Special Exhibition Gallery
The Hostess with the Mostest - The Art of Making Much with What’s on Hand
A new exhibition exploring the traditions of hospitality, ingenuity, and community connection opens to the public on Saturday, March 14 at the Harbor History Museum. Hostess with the Mostest: The Art of Making Much with What’s at Hand draws from a 19th and 20th-century collection of aprons and household items that reflect how local families balanced old-world traditions with the evolving rhythms life in “New World” Gig Harbor.
Centered on a collection of aprons worn by Gig Harbor women throughout the 20th century, the exhibit explores the domestic spaces where hospitality and community life intersected.
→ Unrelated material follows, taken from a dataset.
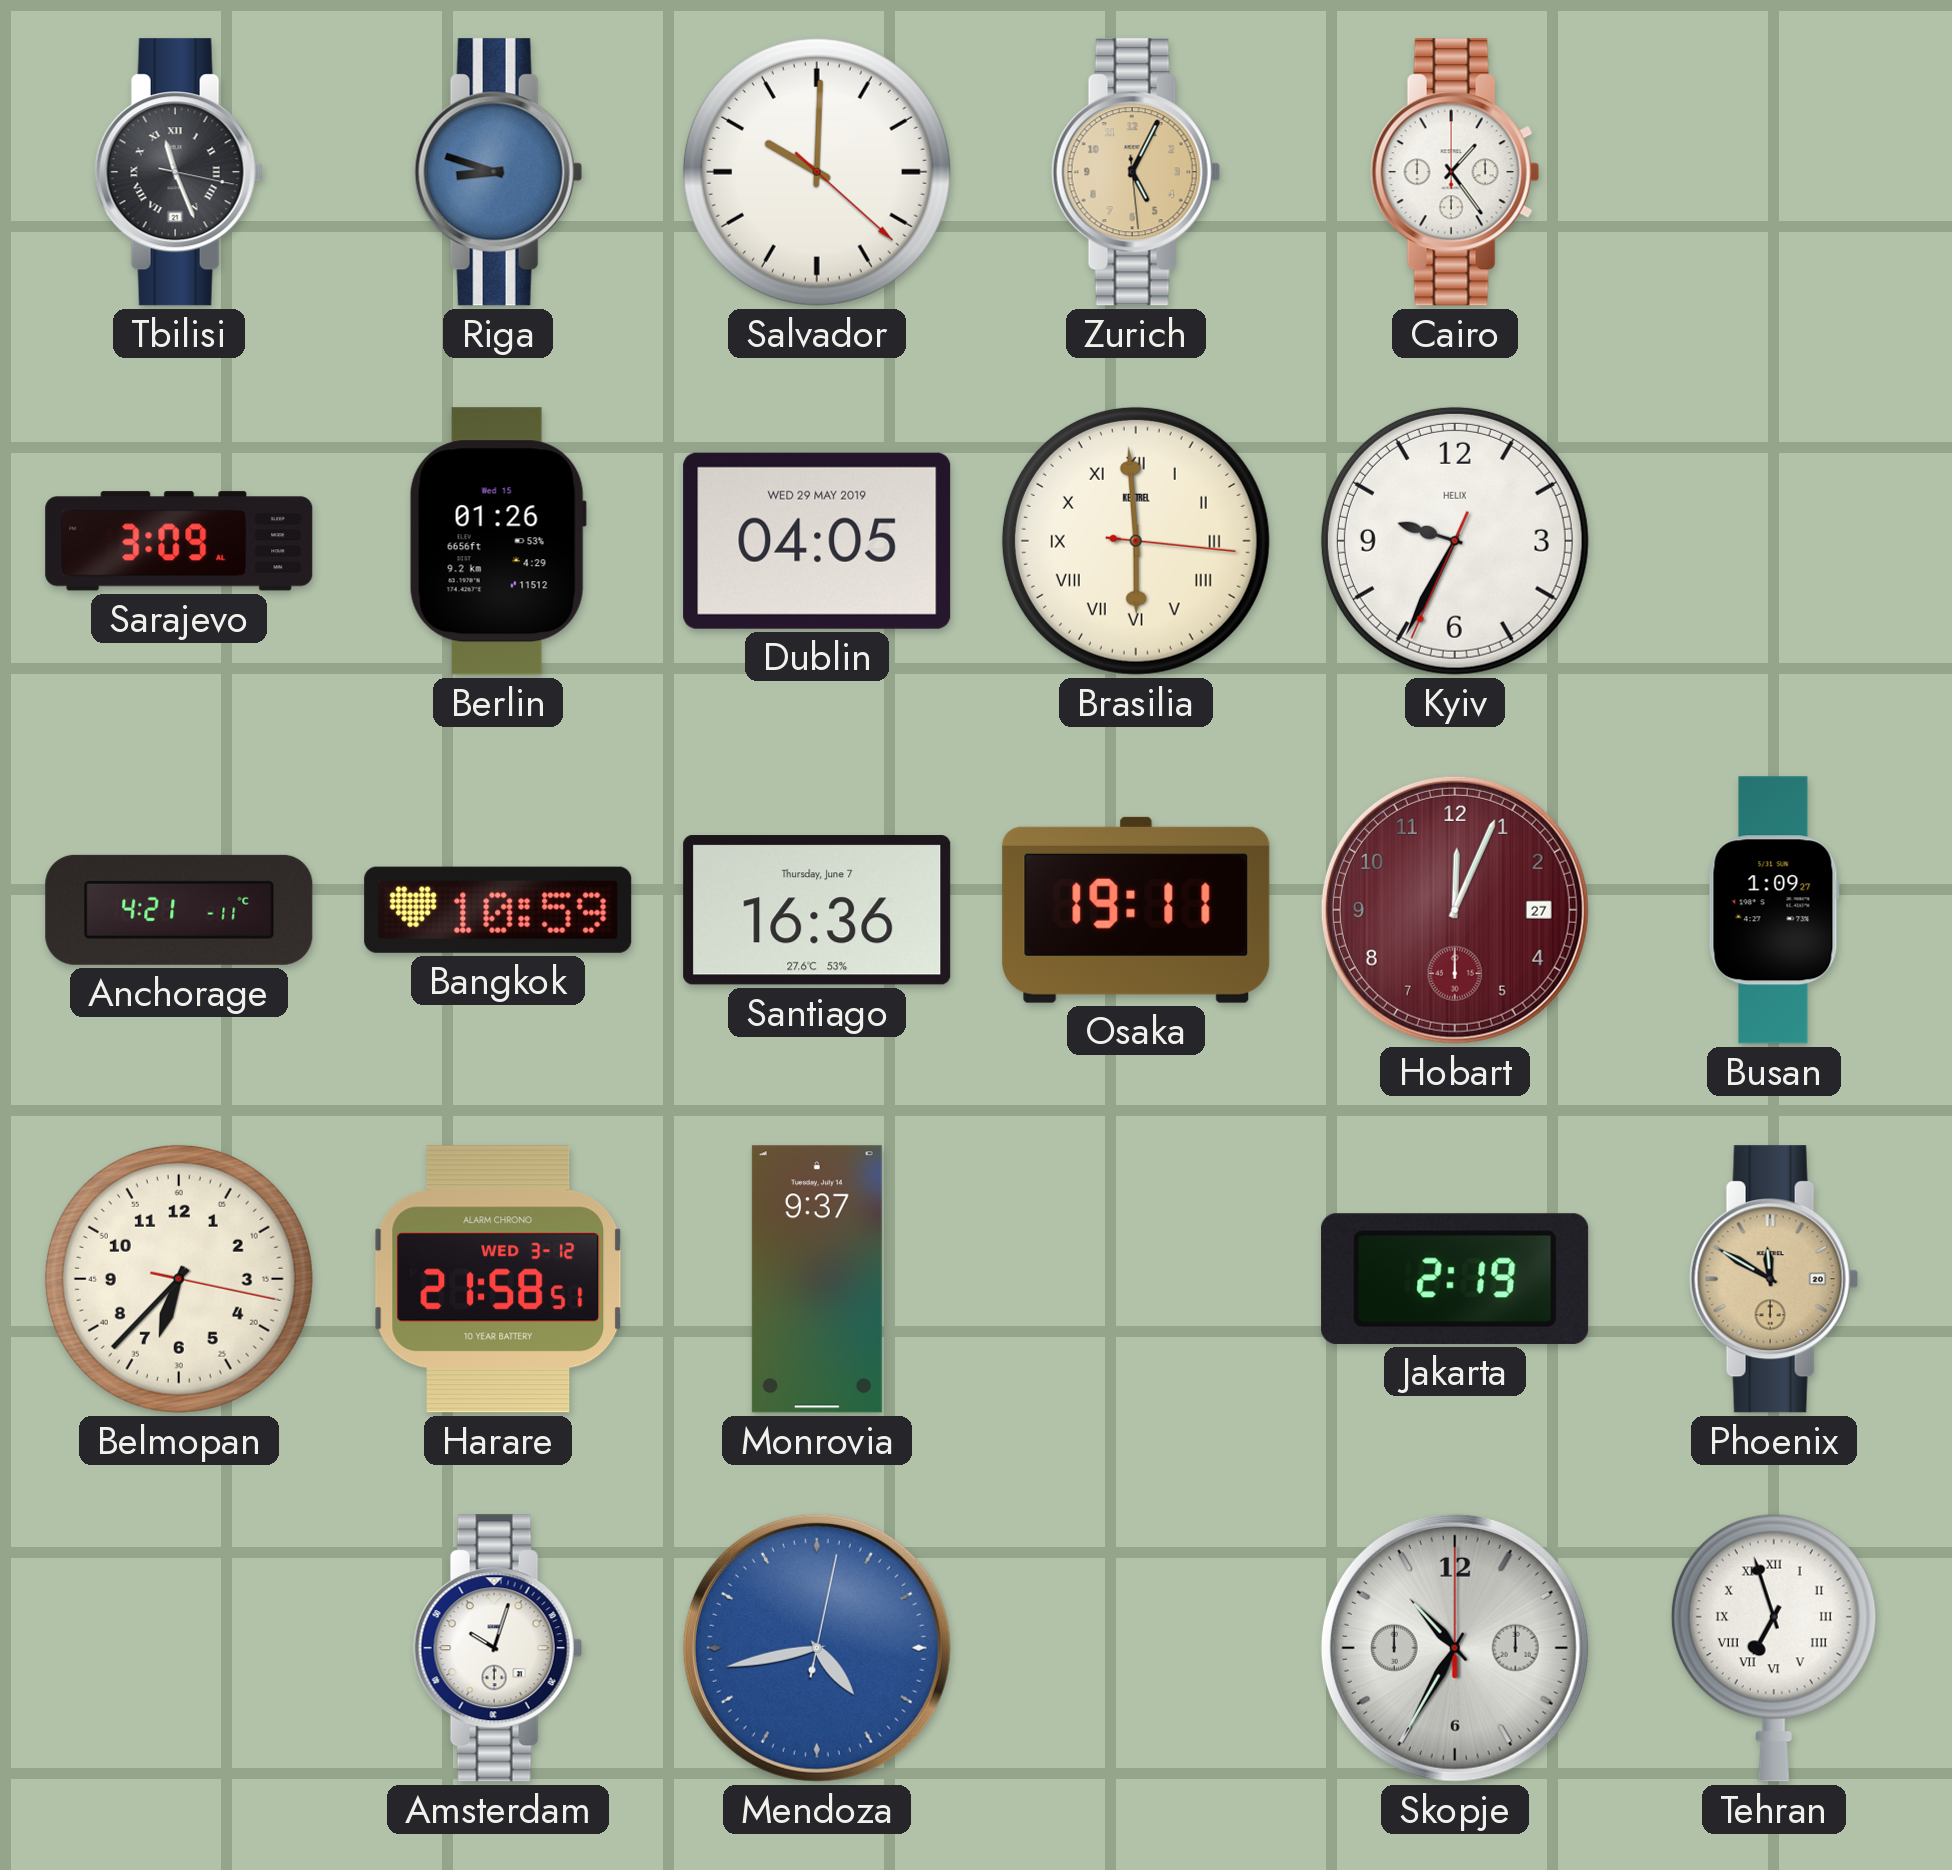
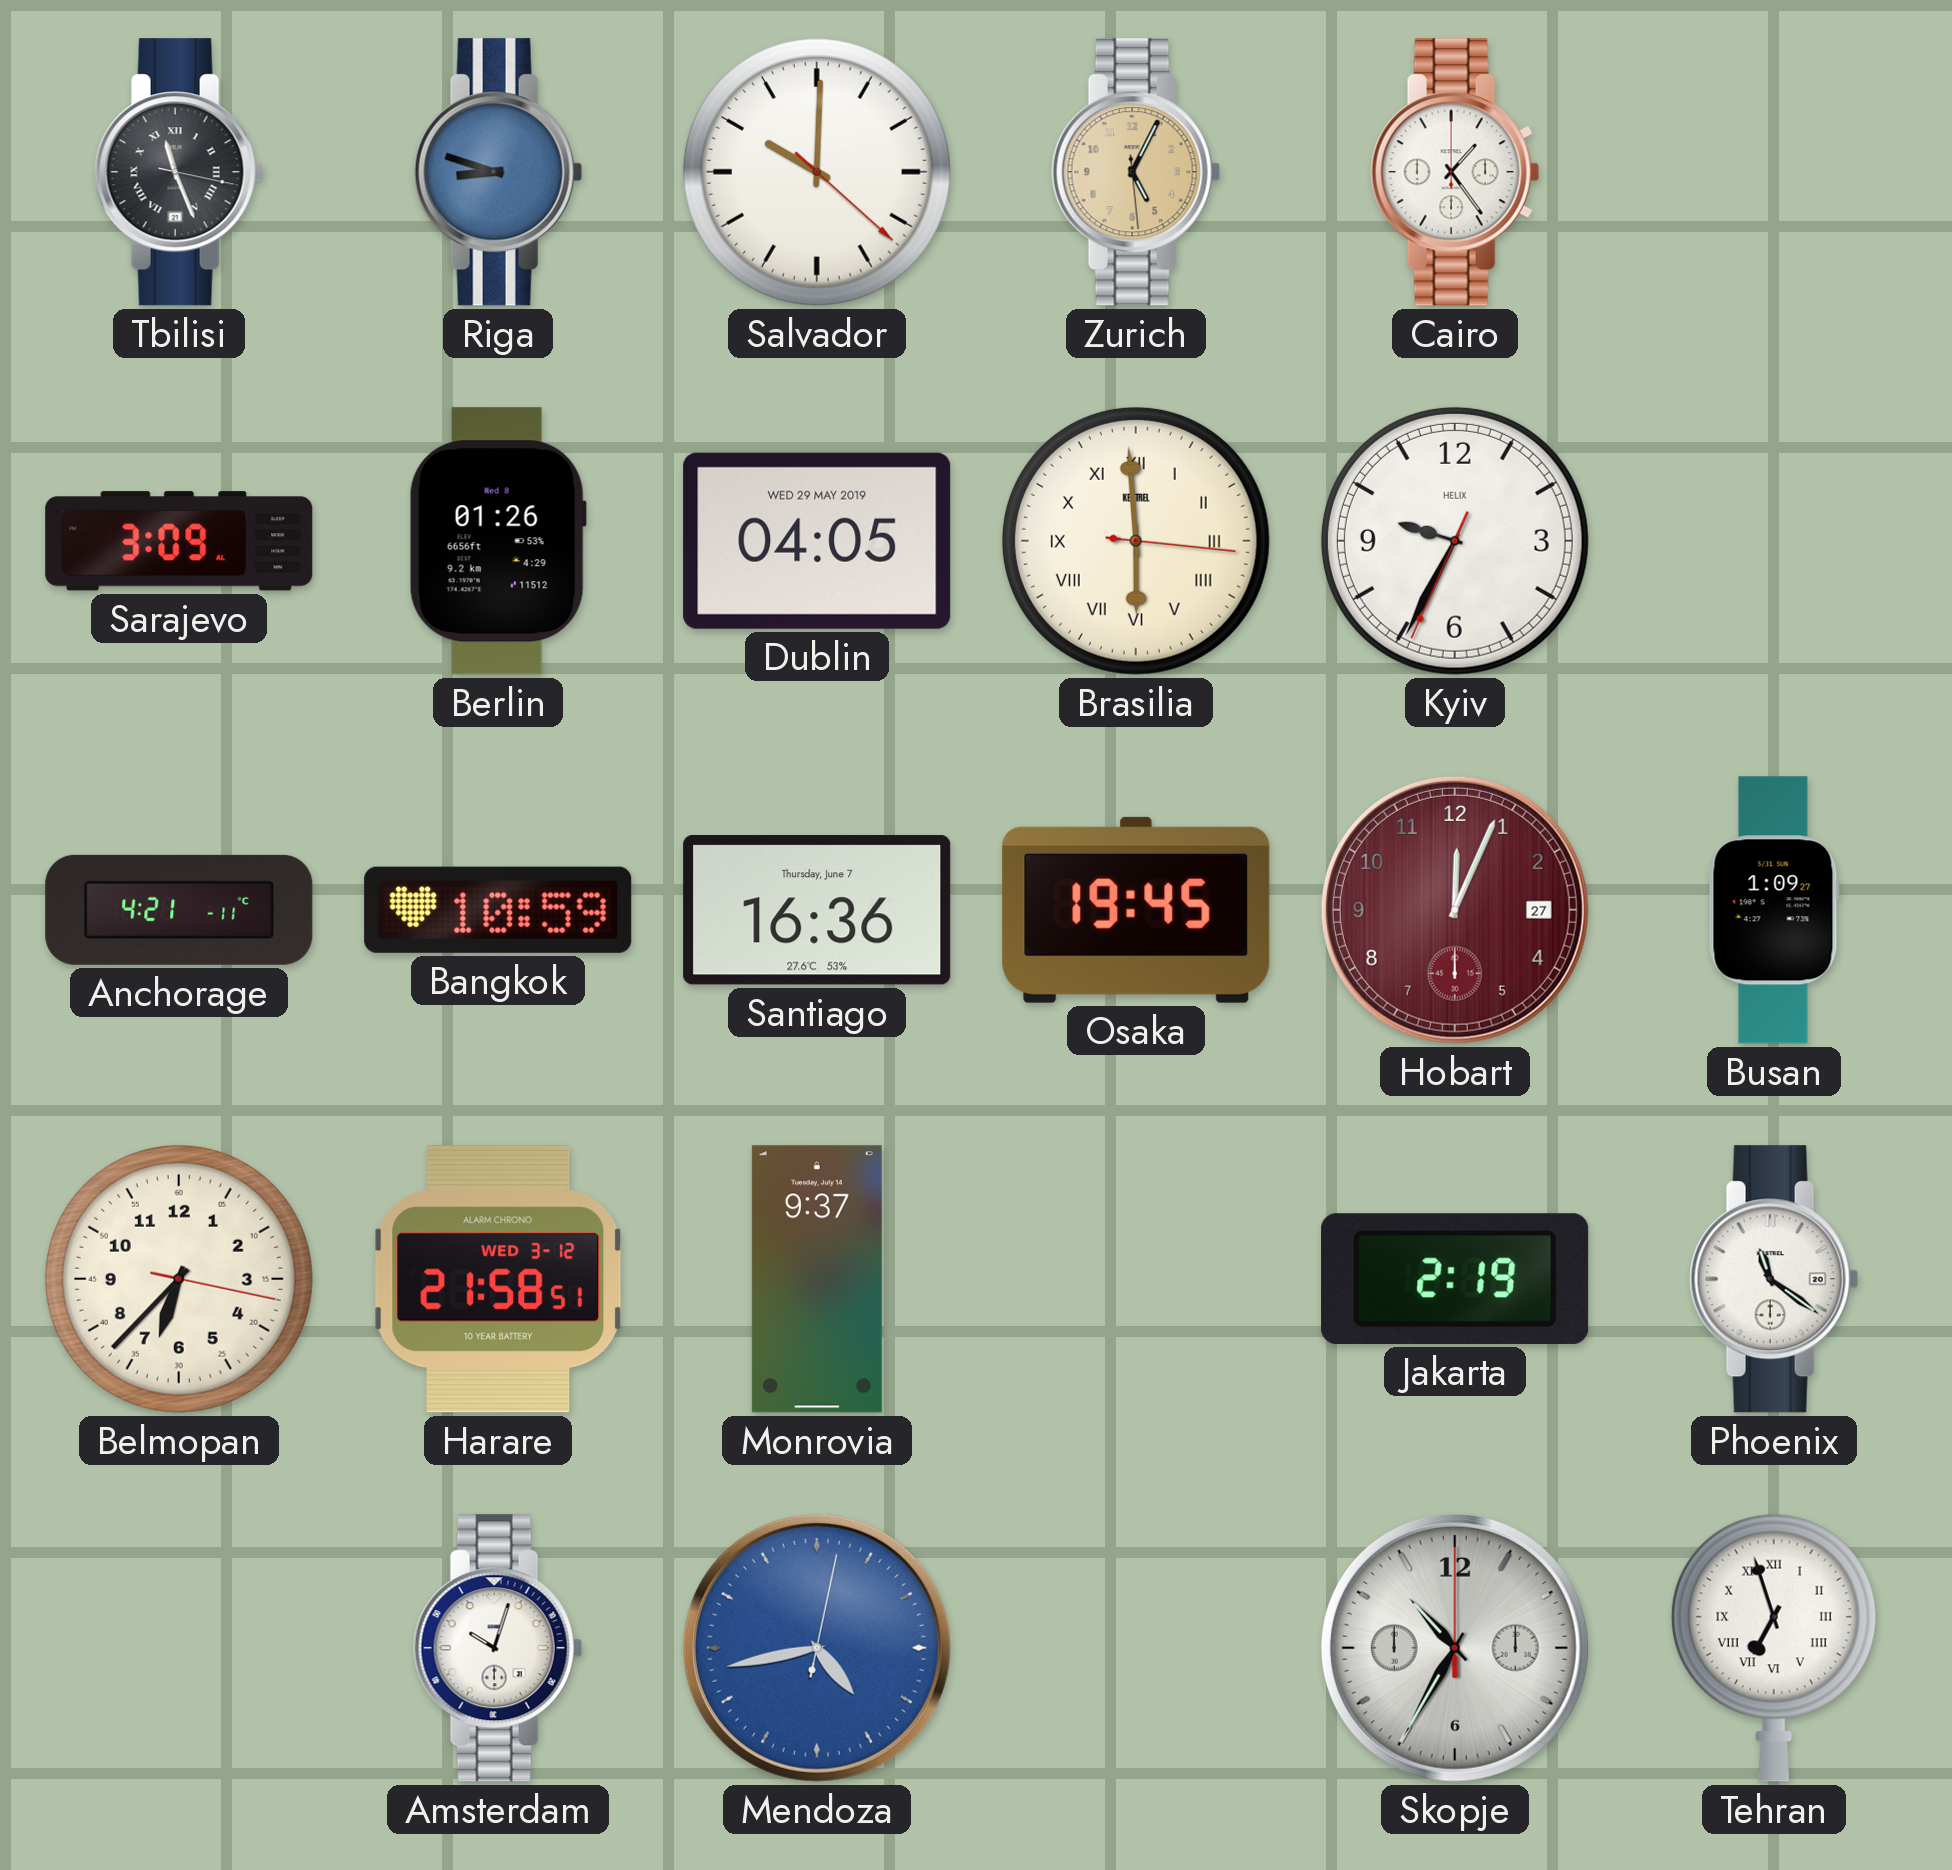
Berlin date: Wed 15 -> Wed 8
Osaka: 19:11 -> 19:45
Phoenix: 11:50 -> 11:21
Phoenix dial: champagne -> white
In kitchens and dining rooms across the harbor, traditions carried from European homelands met new ideas about entertaining, convenience, and social organizing.
Aprons—both practical and decorative—tell the story of this transition. Some reflect older traditions of ornate handwork and thrift, while others represent the bright optimism and new consumer culture of the modern era. Together, they tell the story of women who balanced inherited traditions with the opportunities and conveniences of a changing century.
The exhibition also highlights how gatherings in private homes often served a larger purpose. “These artifacts remind us that hospitality is both an art and a form of community building,” said museum director Stephanie Lile. Over coffee, card tables, and carefully set dining rooms, local women organized major civic initiatives that helped shape the Gig Harbor Peninsula including the area’s first library, the Museum, as well as the establishment of FISH Food Bank, among many others.